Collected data
--- START ---

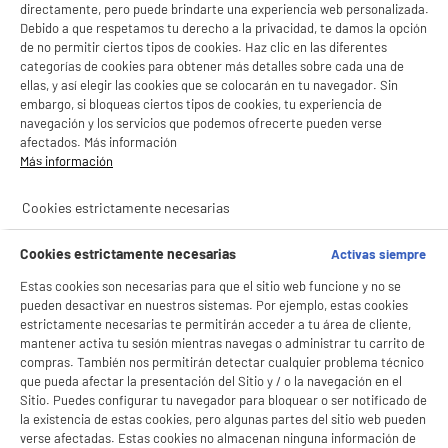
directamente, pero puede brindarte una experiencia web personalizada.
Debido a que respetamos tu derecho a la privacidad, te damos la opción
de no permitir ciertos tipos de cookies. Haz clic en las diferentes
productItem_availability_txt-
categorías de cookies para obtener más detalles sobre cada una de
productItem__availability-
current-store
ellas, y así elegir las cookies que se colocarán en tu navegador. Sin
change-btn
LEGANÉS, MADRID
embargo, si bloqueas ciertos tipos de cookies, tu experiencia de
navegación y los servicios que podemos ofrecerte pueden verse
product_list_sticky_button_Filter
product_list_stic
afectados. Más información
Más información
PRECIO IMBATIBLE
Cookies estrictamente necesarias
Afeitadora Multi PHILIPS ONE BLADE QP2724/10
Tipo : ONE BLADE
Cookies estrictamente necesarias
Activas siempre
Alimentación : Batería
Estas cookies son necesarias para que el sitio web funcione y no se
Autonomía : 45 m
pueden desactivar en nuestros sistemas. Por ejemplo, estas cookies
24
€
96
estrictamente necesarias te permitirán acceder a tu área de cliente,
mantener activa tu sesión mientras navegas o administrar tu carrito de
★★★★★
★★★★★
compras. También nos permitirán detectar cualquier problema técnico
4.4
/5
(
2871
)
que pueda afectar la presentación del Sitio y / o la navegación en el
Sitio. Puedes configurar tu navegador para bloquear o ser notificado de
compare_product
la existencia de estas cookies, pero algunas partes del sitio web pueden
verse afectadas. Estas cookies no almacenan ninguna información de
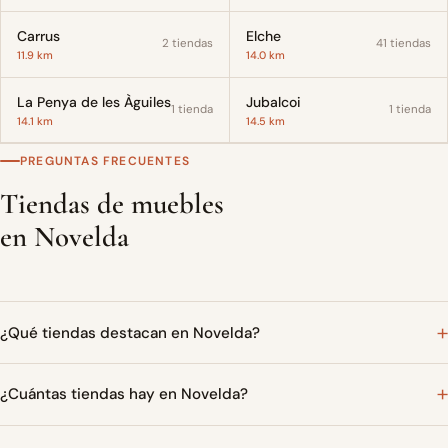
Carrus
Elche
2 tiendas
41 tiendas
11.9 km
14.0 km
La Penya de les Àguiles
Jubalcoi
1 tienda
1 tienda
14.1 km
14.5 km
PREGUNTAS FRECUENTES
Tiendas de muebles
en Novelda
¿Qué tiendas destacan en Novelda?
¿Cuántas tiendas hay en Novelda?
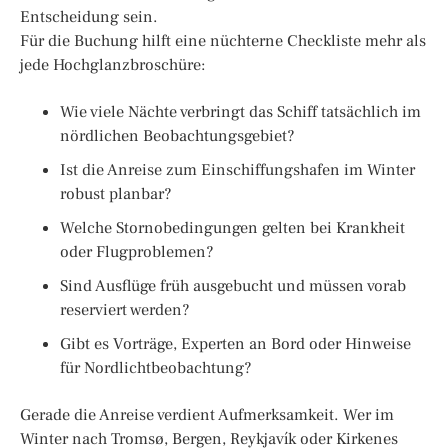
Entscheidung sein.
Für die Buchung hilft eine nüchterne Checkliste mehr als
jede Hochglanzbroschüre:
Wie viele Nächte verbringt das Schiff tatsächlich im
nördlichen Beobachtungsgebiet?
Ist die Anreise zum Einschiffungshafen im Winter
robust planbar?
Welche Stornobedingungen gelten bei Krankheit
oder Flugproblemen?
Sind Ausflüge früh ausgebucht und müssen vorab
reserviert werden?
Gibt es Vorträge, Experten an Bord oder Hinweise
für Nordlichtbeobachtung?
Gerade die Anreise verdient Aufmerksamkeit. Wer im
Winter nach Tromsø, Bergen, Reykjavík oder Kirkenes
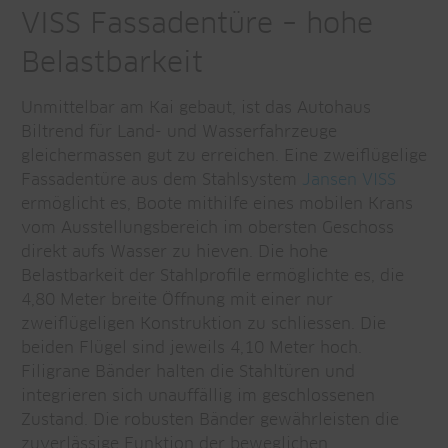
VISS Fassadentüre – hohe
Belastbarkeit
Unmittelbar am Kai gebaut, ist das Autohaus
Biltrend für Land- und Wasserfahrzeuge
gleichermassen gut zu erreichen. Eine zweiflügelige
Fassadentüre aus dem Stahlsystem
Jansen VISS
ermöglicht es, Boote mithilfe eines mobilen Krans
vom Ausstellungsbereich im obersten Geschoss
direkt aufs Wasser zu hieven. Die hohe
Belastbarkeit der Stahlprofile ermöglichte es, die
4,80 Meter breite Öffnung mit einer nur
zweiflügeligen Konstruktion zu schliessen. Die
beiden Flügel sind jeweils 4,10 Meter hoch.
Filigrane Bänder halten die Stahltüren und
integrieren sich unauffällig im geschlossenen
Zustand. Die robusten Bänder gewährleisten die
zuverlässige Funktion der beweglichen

--- END ---

▶ **EXERCISE INSTRUCTIONS**:
Leaving pictures out, output the lines of the data above from the one with "Tiendas de muebles" through the one with "direkt aufs Wasser zu hieven. Die hohe", word for word.

▶ **FINISHED EXERCISE**:
Tiendas de muebles
en Novelda
¿Qué tiendas destacan en Novelda?
¿Cuántas tiendas hay en Novelda?
Entscheidung sein.
Für die Buchung hilft eine nüchterne Checkliste mehr als
jede Hochglanzbroschüre:
Wie viele Nächte verbringt das Schiff tatsächlich im
nördlichen Beobachtungsgebiet?
Ist die Anreise zum Einschiffungshafen im Winter
robust planbar?
Welche Stornobedingungen gelten bei Krankheit
oder Flugproblemen?
Sind Ausflüge früh ausgebucht und müssen vorab
reserviert werden?
Gibt es Vorträge, Experten an Bord oder Hinweise
für Nordlichtbeobachtung?
Gerade die Anreise verdient Aufmerksamkeit. Wer im
Winter nach Tromsø, Bergen, Reykjavík oder Kirkenes
VISS Fassadentüre – hohe
Belastbarkeit
Unmittelbar am Kai gebaut, ist das Autohaus
Biltrend für Land- und Wasserfahrzeuge
gleichermassen gut zu erreichen. Eine zweiflügelige
Fassadentüre aus dem Stahlsystem
Jansen VISS
ermöglicht es, Boote mithilfe eines mobilen Krans
vom Ausstellungsbereich im obersten Geschoss
direkt aufs Wasser zu hieven. Die hohe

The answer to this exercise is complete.